‘Noise’ Review – Sound Unnerves in South Korean Supernatural Horror Thriller [Fantasia 2025]

South Korea’s housing crisis sets the stage for a contemporary haunting in director Kim Soo-jin’s debut feature, Noise, inducing anxious frights with the cacophony of sound from ghosts and crowded apartment complexes alike. It’s the sound design that takes center stage, creating a uniquely aural nightmare for tenants of a particularly noisy building. That fresh angle, along with Lee Je-hui’s genre-bending script, injects enough unpredictability and well-crafted scares to nearly distract from the increasingly overstuffed plot.

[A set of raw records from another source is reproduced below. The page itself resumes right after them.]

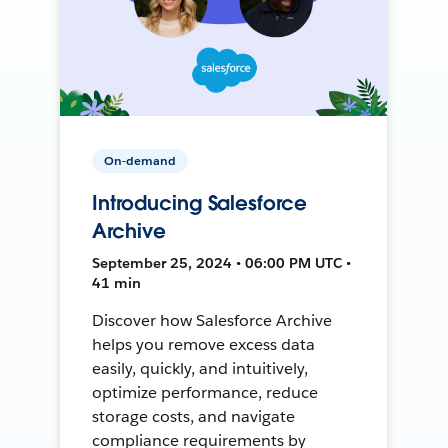
On-demand
Introducing Salesforce
Archive
September 25, 2024 • 06:00 PM UTC •
41 min
Discover how Salesforce Archive
helps you remove excess data
easily, quickly, and intuitively,
optimize performance, reduce
storage costs, and navigate
compliance requirements by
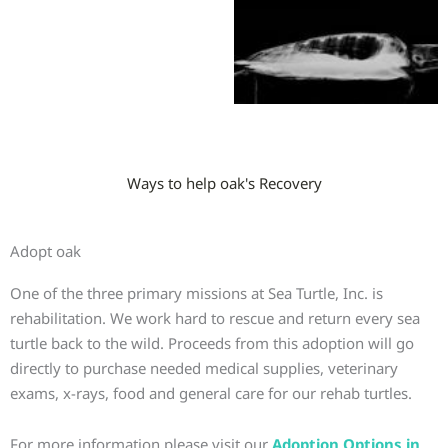
Ways to help oak's Recovery
Adopt oak
One of the three primary missions at Sea Turtle, Inc. is
rehabilitation. We work hard to rescue and return every sea
turtle back to the wild. Proceeds from this adoption will go
directly to purchase needed medical supplies, veterinary
exams, x-rays, food and general care for our rehab turtles.
For more information please visit our
Adoption Options in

Noise‘s cold open signals a very different type of ghost story ahead as it follows Ju-hee (Han Soo-a), a young woman driven to the brink of madness by sound emanating from neighboring apartments. Her frantic scramble to dampen the noise that only she can seemingly hear gets abruptly interrupted by an eerie threat, one that leads to her disappearance, which takes place in broad daylight. The woman’s hearing-impaired sister, Ju-young (Lee Sun-bin), who’d been away at a job-assigned dormitory, returns to find her missing sister.

The longer she stays in the apartment, though, the more hostile things become.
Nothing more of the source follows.